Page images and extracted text
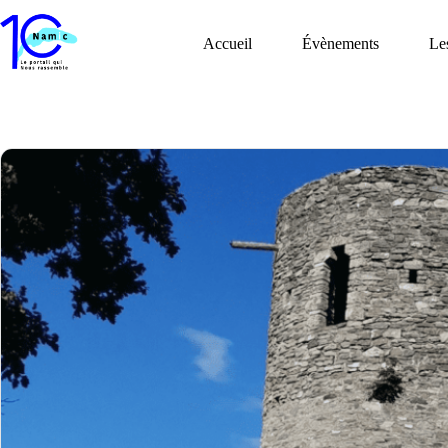
Passer
au
Accueil
Évènements
Le
contenu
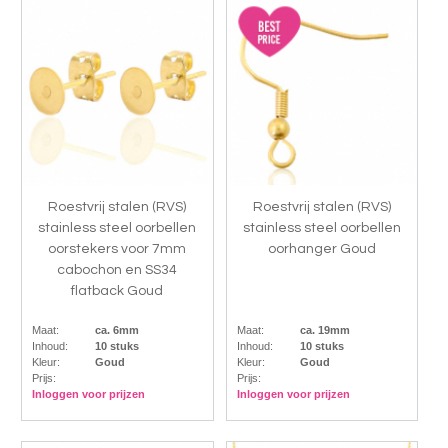
Roestvrij stalen (RVS)
Roestvrij stalen (RVS)
stainless steel oorbellen
stainless steel oorbellen
oorstekers voor 7mm
oorhanger Goud
cabochon en SS34
flatback Goud
Maat:
ca. 6mm
Maat:
ca. 19mm
Inhoud:
10 stuks
Inhoud:
10 stuks
Kleur:
Goud
Kleur:
Goud
Prijs:
Prijs:
Inloggen voor prijzen
Inloggen voor prijzen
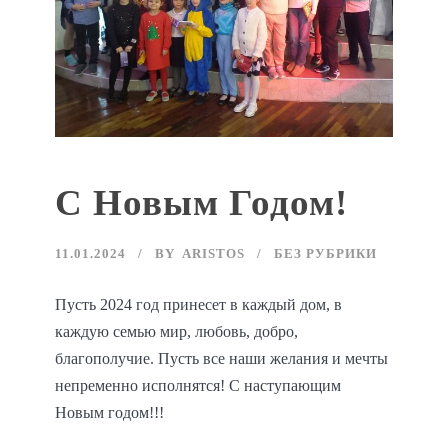
С Новым Годом!
11.01.2024
BY
ARISTOS
БЕЗ РУБРИКИ
Пусть 2024 год принесет в каждый дом, в
каждую семью мир, любовь, добро,
благополучие. Пусть все наши желания и мечты
непременно исполнятся! С наступающим
Новым годом!!!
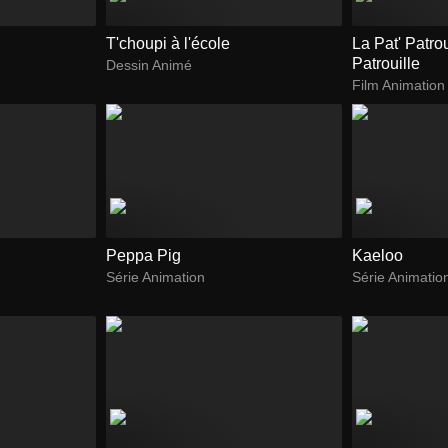
T'choupi à l'école
La Pat' Patrou
Patrouille
Dessin Animé
Film Animation
Peppa Pig
Kaeloo
Série Animation
Série Animatio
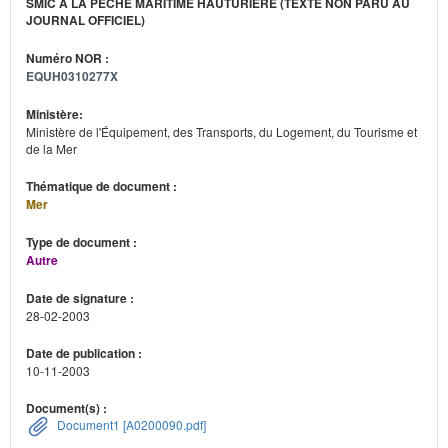
SMIC À LA PÊCHE MARITIME HAUTURIÈRE (TEXTE NON PARU AU
JOURNAL OFFICIEL)
Numéro NOR :
EQUH0310277X
Ministère:
Ministère de l'Équipement, des Transports, du Logement, du Tourisme et
de la Mer
Thématique de document :
Mer
Type de document :
Autre
Date de signature :
28-02-2003
Date de publication :
10-11-2003
Document(s) :
Document1 [A0200090.pdf]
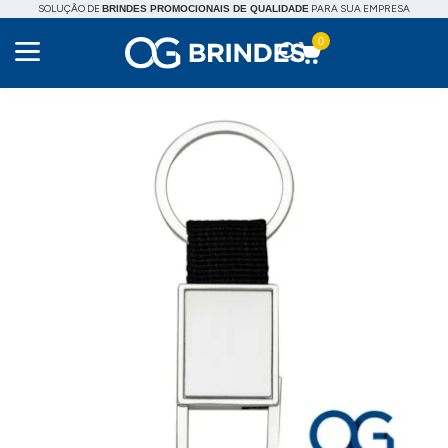
SOLUÇÃO DE
PARA SUA EMPRESA
BRINDES PROMOCIONAIS DE QUALIDADE
0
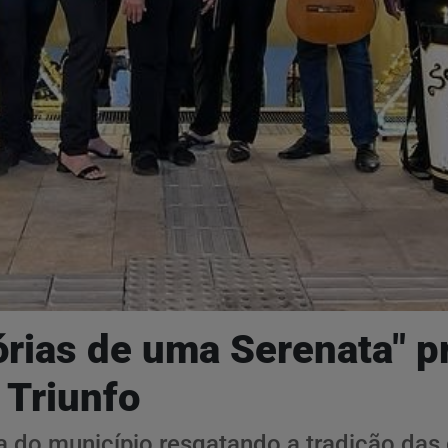
ias de uma Serenata" pr
 Triunfo
a do município resgatando a tradição das 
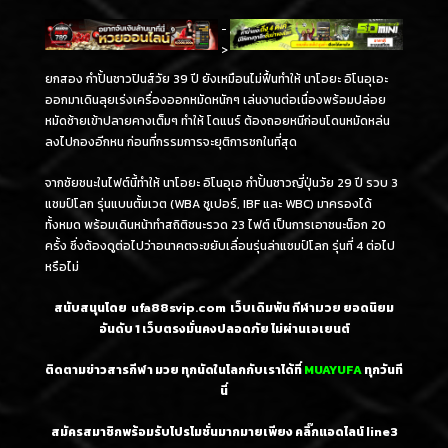
-
>
ยกสอง กำปั้นชาวปินส์วัย 39 ปี ยังเหมือนไม่ฟื้นทำให้ นาโอยะ อิโนอุเอะ
ออกมาเดินลุยเร่งเครื่องออกหมัดหนักๆ เล่นงานต่อเนื่องพร้อมปล่อย
หมัดซ้ายเข้าปลายคางเต็มๆ ทำให้ โดแนร์ ต้องถอยหนีก่อนโดนหมัดหล่น
ลงไปกองอีกหน ก่อนที่กรรมการจะยุติการชกในที่สุด
จากชัยชนะในไฟต์นี้ทำให้ นาโอยะ อิโนอุเอ กำปั้นชาวญี่ปุ่นวัย 29 ปี รวบ 3
แชมป์โลก รุ่นแบนตั้มเวต (WBA ซูเปอร์, IBF และ WBC) มาครองได้
ทั้งหมด พร้อมเดินหน้าทำสถิติชนะรวด 23 ไฟต์ เป็นการเอาชนะน็อก 20
ครั้ง ซึ่งต้องดูต่อไปว่าอนาคตจะขยับเลื่อนรุ่นล่าแชมป์โลก รุ่นที่ 4 ต่อไป
หรือไม่
สนับสนุนโดย
ufa88svip.com
เว็บเดิมพัน
กีฬามวย
ยอดนิยม
อันดับ 1
เว็บตรงมั่นคงปลอดภัย ไม่
ผ่านเอเยนต์
ติดตามข่าวสารกีฬา มวย ทุกนัดในโลกกับเราได้ที่
MUAYUFA
ทุกวันที
นี่
สมัครสมาชิกพร้อมรับโปรโมชั่นมากมายเพียง คลิ๊กแอดไลน์
line3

**Directions**
Reproduce the lines above exactly, please, but not the pictures in them.

**Written response**
Passer
au
Accueil
Évènements
Le
contenu
Roestvrij stalen (RVS)
Roestvrij stalen (RVS)
stainless steel oorbellen
stainless steel oorbellen
oorstekers voor 7mm
oorhanger Goud
cabochon en SS34
flatback Goud
Maat:
ca. 6mm
Maat:
ca. 19mm
Inhoud:
10 stuks
Inhoud:
10 stuks
Kleur:
Goud
Kleur:
Goud
Prijs:
Prijs:
Inloggen voor prijzen
Inloggen voor prijzen
С Новым Годом!
11.01.2024
BY
ARISTOS
БЕЗ РУБРИКИ
Пусть 2024 год принесет в каждый дом, в
каждую семью мир, любовь, добро,
благополучие. Пусть все наши желания и мечты
непременно исполнятся! С наступающим
Новым годом!!!
T'choupi à l'école
La Pat' Patrou
Patrouille
Dessin Animé
Film Animation
Peppa Pig
Kaeloo
Série Animation
Série Animatio
SMIC À LA PÊCHE MARITIME HAUTURIÈRE (TEXTE NON PARU AU
JOURNAL OFFICIEL)
Numéro NOR :
EQUH0310277X
Ministère:
Ministère de l'Équipement, des Transports, du Logement, du Tourisme et
de la Mer
Thématique de document :
Mer
Type de document :
Autre
Date de signature :
28-02-2003
Date de publication :
10-11-2003
Document(s) :
Document1 [A0200090.pdf]
SOLUÇÃO DE
PARA SUA EMPRESA
BRINDES PROMOCIONAIS DE QUALIDADE
0
ias de uma Serenata" pr
 Triunfo
a do município resgatando a tradição das 
-
>
ยกสอง กำปั้นชาวปินส์วัย 39 ปี ยังเหมือนไม่ฟื้นทำให้ นาโอยะ อิโนอุเอะ
ออกมาเดินลุยเร่งเครื่องออกหมัดหนักๆ เล่นงานต่อเนื่องพร้อมปล่อย
หมัดซ้ายเข้าปลายคางเต็มๆ ทำให้ โดแนร์ ต้องถอยหนีก่อนโดนหมัดหล่น
ลงไปกองอีกหน ก่อนที่กรรมการจะยุติการชกในที่สุด
จากชัยชนะในไฟต์นี้ทำให้ นาโอยะ อิโนอุเอ กำปั้นชาวญี่ปุ่นวัย 29 ปี รวบ 3
แชมป์โลก รุ่นแบนตั้มเวต (WBA ซูเปอร์, IBF และ WBC) มาครองได้
ทั้งหมด พร้อมเดินหน้าทำสถิติชนะรวด 23 ไฟต์ เป็นการเอาชนะน็อก 20
ครั้ง ซึ่งต้องดูต่อไปว่าอนาคตจะขยับเลื่อนรุ่นล่าแชมป์โลก รุ่นที่ 4 ต่อไป
หรือไม่
สนับสนุนโดย
ufa88svip.com
เว็บเดิมพัน
กีฬามวย
ยอดนิยม
อันดับ 1
เว็บตรงมั่นคงปลอดภัย ไม่
ผ่านเอเยนต์
ติดตามข่าวสารกีฬา มวย ทุกนัดในโลกกับเราได้ที่
MUAYUFA
ทุกวันที
นี่
สมัครสมาชิกพร้อมรับโปรโมชั่นมากมายเพียง คลิ๊กแอดไลน์
line3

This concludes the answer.